── Data supplied ──
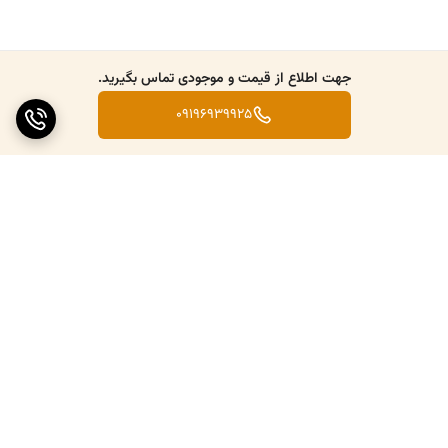
جهت اطلاع از قیمت و موجودی تماس بگیرید.
09196939925
برگشت به بالا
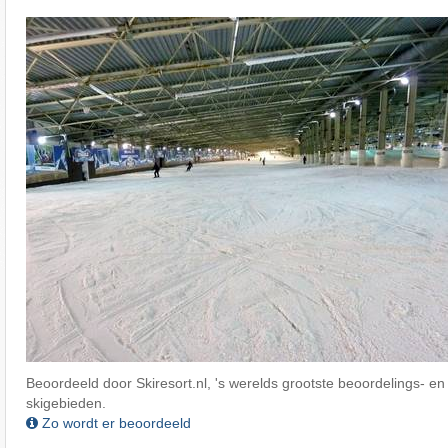
Beoordeeld door Skiresort.nl, 's werelds grootste beoordelings- en
skigebieden.
Zo wordt er beoordeeld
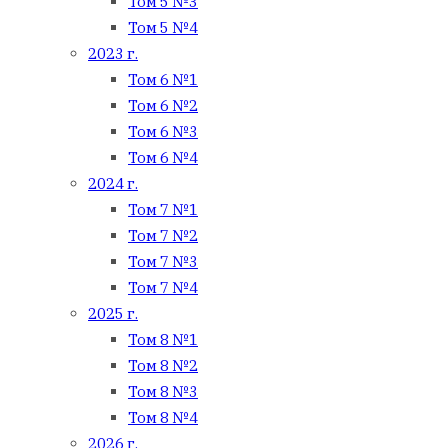
Том 5 №3
Том 5 №4
2023 г.
Том 6 №1
Том 6 №2
Том 6 №3
Том 6 №4
2024 г.
Том 7 №1
Том 7 №2
Том 7 №3
Том 7 №4
2025 г.
Том 8 №1
Том 8 №2
Том 8 №3
Том 8 №4
2026 г.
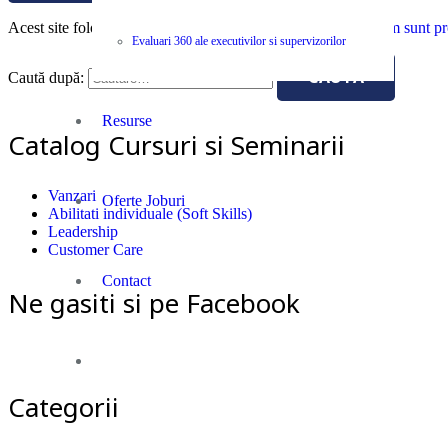
Acest site folosește Akismet pentru a reduce spamul.
Află cum sunt pro
Evaluari 360 ale executivilor si supervizorilor
Caută după:
Resurse
Catalog Cursuri si Seminarii
Vanzari
Oferte Joburi
Abilitati individuale (Soft Skills)
Leadership
Customer Care
Contact
Ne gasiti si pe Facebook
Categorii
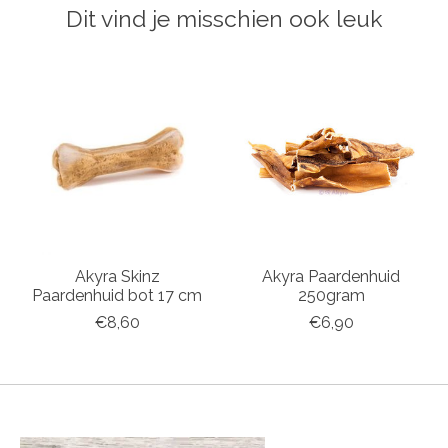
Dit vind je misschien ook leuk
Items van productcarrousel
Akyra Skinz
Akyra Paardenhuid
Paardenhuid bot 17 cm
250gram
€8,60
€6,90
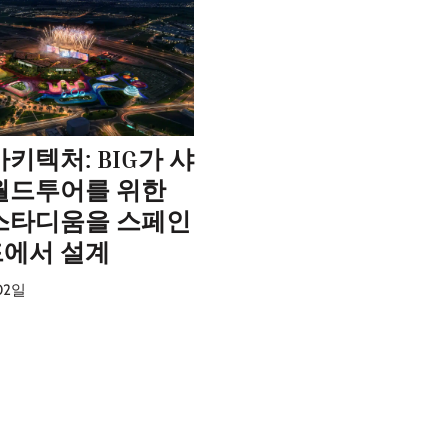
키텍처: BIG가 샤
월드투어를 위한
스타디움을 스페인
에서 설계
02일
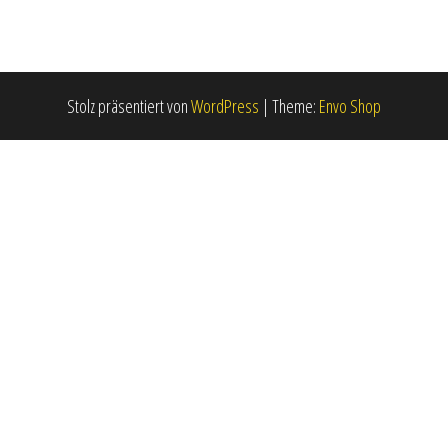
Stolz präsentiert von
WordPress
|
Theme:
Envo Shop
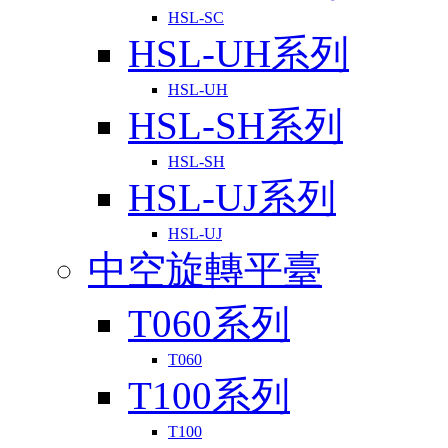
HSL-SC
HSL-UH系列
HSL-UH
HSL-SH系列
HSL-SH
HSL-UJ系列
HSL-UJ
中空旋轉平臺
T060系列
T060
T100系列
T100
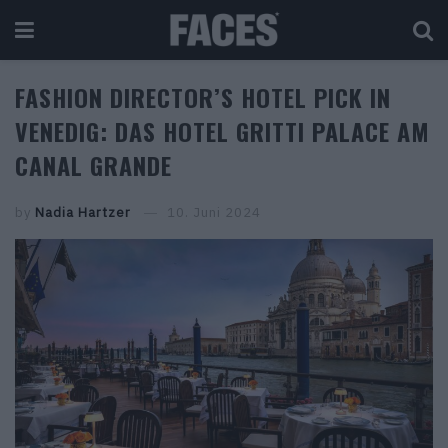
FASHION DIRECTOR’S HOTEL PICK IN
VENEDIG: DAS HOTEL GRITTI PALACE AM
CANAL GRANDE
by
Nadia Hartzer
10. Juni 2024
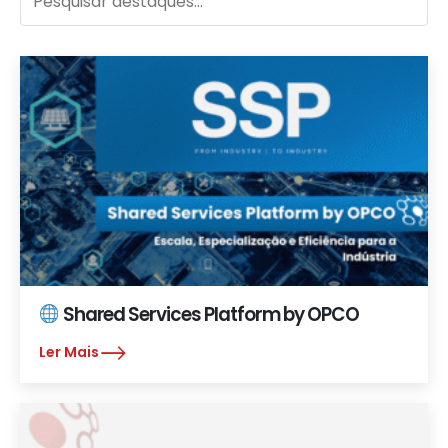
Shared Services Platform by OPCO
Ler Mais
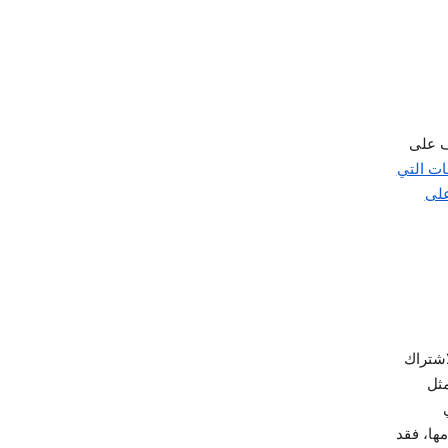
ف على
نات التي
على
اشتراك
مثل
ها، فقد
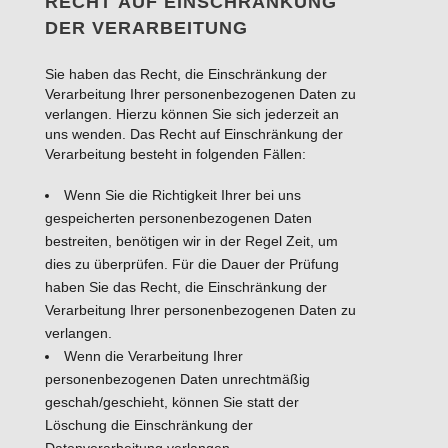
RECHT AUF EINSCHRÄNKUNG
DER VERARBEITUNG
Sie haben das Recht, die Einschränkung der
Verarbeitung Ihrer personenbezogenen Daten zu
verlangen. Hierzu können Sie sich jederzeit an
uns wenden. Das Recht auf Einschränkung der
Verarbeitung besteht in folgenden Fällen:
Wenn Sie die Richtigkeit Ihrer bei uns
gespeicherten personenbezogenen Daten
bestreiten, benötigen wir in der Regel Zeit, um
dies zu überprüfen. Für die Dauer der Prüfung
haben Sie das Recht, die Einschränkung der
Verarbeitung Ihrer personenbezogenen Daten zu
verlangen.
Wenn die Verarbeitung Ihrer
personenbezogenen Daten unrechtmäßig
geschah/geschieht, können Sie statt der
Löschung die Einschränkung der
Datenverarbeitung verlangen.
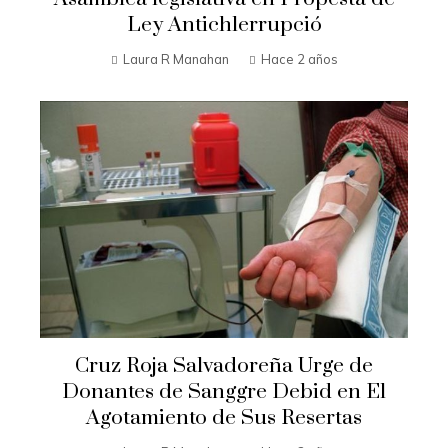
Ley Antichlerrupció
Laura R Manahan
Hace 2 años
Cruz Roja Salvadoreña Urge de
Donantes de Sanggre Debid en El
Agotamiento de Sus Resertas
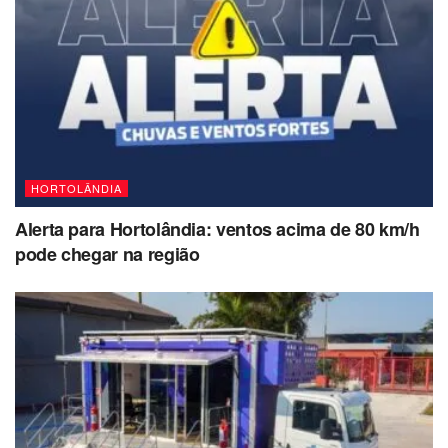
HORTOLÂNDIA
Alerta para Hortolândia: ventos acima de 80 km/h
pode chegar na região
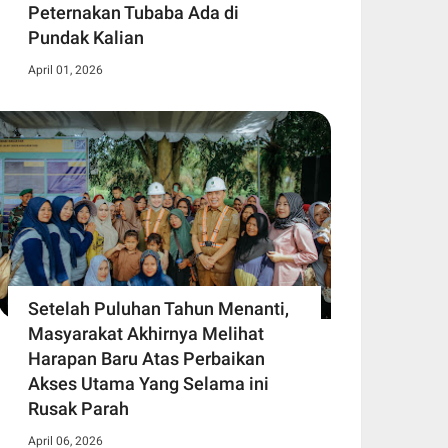
Peternakan Tubaba Ada di
Pundak Kalian
April 01, 2026
Setelah Puluhan Tahun Menanti,
Masyarakat Akhirnya Melihat
Harapan Baru Atas Perbaikan
Akses Utama Yang Selama ini
Rusak Parah
April 06, 2026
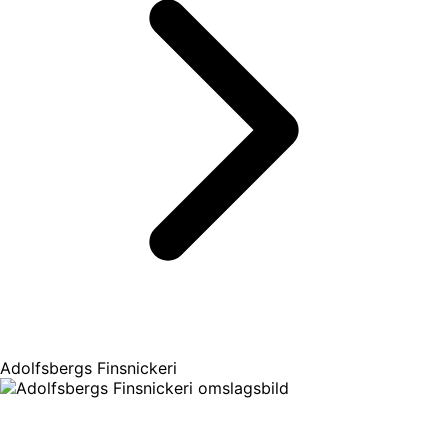
Adolfsbergs Finsnickeri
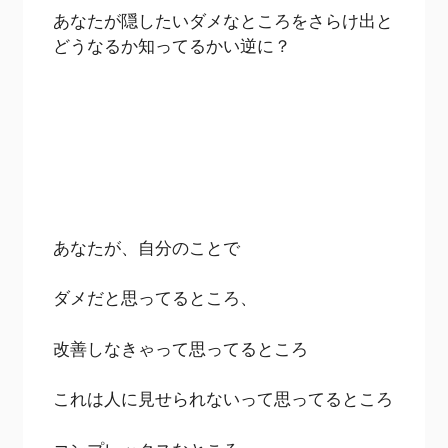
あなたが隠したいダメなところをさらけ出と
どうなるか知ってるかい逆に？
あなたが、自分のことで
ダメだと思ってるところ、
改善しなきゃって思ってるところ
これは人に見せられないって思ってるところ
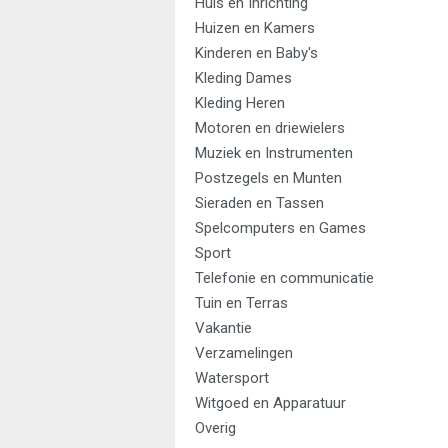
Huis en Inrichting
Huizen en Kamers
Kinderen en Baby's
Kleding Dames
Kleding Heren
Motoren en driewielers
Muziek en Instrumenten
Postzegels en Munten
Sieraden en Tassen
Spelcomputers en Games
Sport
Telefonie en communicatie
Tuin en Terras
Vakantie
Verzamelingen
Watersport
Witgoed en Apparatuur
Overig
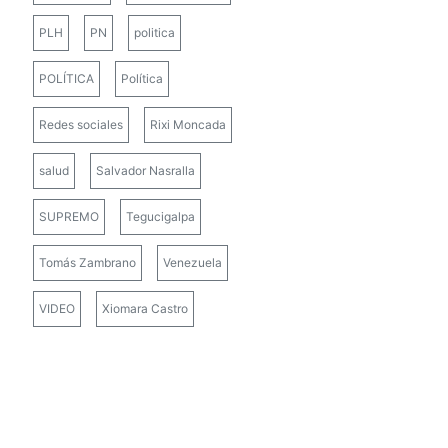
PLH
PN
politica
POLÍTICA
Política
Redes sociales
Rixi Moncada
salud
Salvador Nasralla
SUPREMO
Tegucigalpa
Tomás Zambrano
Venezuela
VIDEO
Xiomara Castro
───
Task instructions: Transcribe the whole listing exactly as it stands, apart from the pictures.

Solution to this problem:
جهت اطلاع از قیمت و موجودی تماس بگیرید.
09196939925
برگشت به بالا
Beoordeeld door Skiresort.nl, 's werelds grootste beoordelings- en
skigebieden.
Zo wordt er beoordeeld
Том 5 №3
Том 5 №4
2023 г.
Том 6 №1
Том 6 №2
Том 6 №3
Том 6 №4
2024 г.
Том 7 №1
Том 7 №2
Том 7 №3
Том 7 №4
2025 г.
Том 8 №1
Том 8 №2
Том 8 №3
Том 8 №4
2026 г.
Acest site folosește Akismet pentru a reduce spamul.
Află cum sunt pro
Evaluari 360 ale executivilor si supervizorilor
Caută după:
Resurse
Catalog Cursuri si Seminarii
Vanzari
Oferte Joburi
Abilitati individuale (Soft Skills)
Leadership
Customer Care
Contact
Ne gasiti si pe Facebook
Categorii
Dit vind je misschien ook leuk
Items van productcarrousel
Akyra Skinz
Akyra Paardenhuid
Paardenhuid bot 17 cm
250gram
€8,60
€6,90
키텍처: BIG가 샤
월드투어를 위한
스타디움을 스페인
에서 설계
02일
Stolz präsentiert von
WordPress
|
Theme:
Envo Shop
HSL-SC
HSL-UH系列
HSL-UH
HSL-SH系列
HSL-SH
HSL-UJ系列
HSL-UJ
中空旋轉平臺
T060系列
T060
T100系列
T100
FASHION DIRECTOR’S HOTEL PICK IN
VENEDIG: DAS HOTEL GRITTI PALACE AM
CANAL GRANDE
by
Nadia Hartzer
10. Juni 2024
Shared Services Platform by OPCO
Ler Mais
ف على
نات التي
على
اشتراك
مثل
ها، فقد
RECHT AUF EINSCHRÄNKUNG
DER VERARBEITUNG
Sie haben das Recht, die Einschränkung der
Verarbeitung Ihrer personenbezogenen Daten zu
verlangen. Hierzu können Sie sich jederzeit an
uns wenden. Das Recht auf Einschränkung der
Verarbeitung besteht in folgenden Fällen:
Wenn Sie die Richtigkeit Ihrer bei uns
gespeicherten personenbezogenen Daten
bestreiten, benötigen wir in der Regel Zeit, um
dies zu überprüfen. Für die Dauer der Prüfung
haben Sie das Recht, die Einschränkung der
Verarbeitung Ihrer personenbezogenen Daten zu
verlangen.
Wenn die Verarbeitung Ihrer
personenbezogenen Daten unrechtmäßig
geschah/geschieht, können Sie statt der
Löschung die Einschränkung der
Datenverarbeitung verlangen.
Ley Antichlerrupció
Laura R Manahan
Hace 2 años
Cruz Roja Salvadoreña Urge de
Donantes de Sanggre Debid en El
Agotamiento de Sus Resertas
HORTOLÂNDIA
Alerta para Hortolândia: ventos acima de 80 km/h
pode chegar na região
Peternakan Tubaba Ada di
Pundak Kalian
April 01, 2026
Setelah Puluhan Tahun Menanti,
Masyarakat Akhirnya Melihat
Harapan Baru Atas Perbaikan
Akses Utama Yang Selama ini
Rusak Parah
April 06, 2026
Adolfsbergs Finsnickeri
あなたが隠したいダメなところをさらけ出と
どうなるか知ってるかい逆に？
あなたが、自分のことで
ダメだと思ってるところ、
改善しなきゃって思ってるところ
これは人に見せられないって思ってるところ
Huis en Inrichting
Huizen en Kamers
Kinderen en Baby's
Kleding Dames
Kleding Heren
Motoren en driewielers
Muziek en Instrumenten
Postzegels en Munten
Sieraden en Tassen
Spelcomputers en Games
Sport
Telefonie en communicatie
Tuin en Terras
Vakantie
Verzamelingen
Watersport
Witgoed en Apparatuur
Overig
PLH
PN
politica
POLÍTICA
Política
Redes sociales
Rixi Moncada
salud
Salvador Nasralla
SUPREMO
Tegucigalpa
Tomás Zambrano
Venezuela
VIDEO
Xiomara Castro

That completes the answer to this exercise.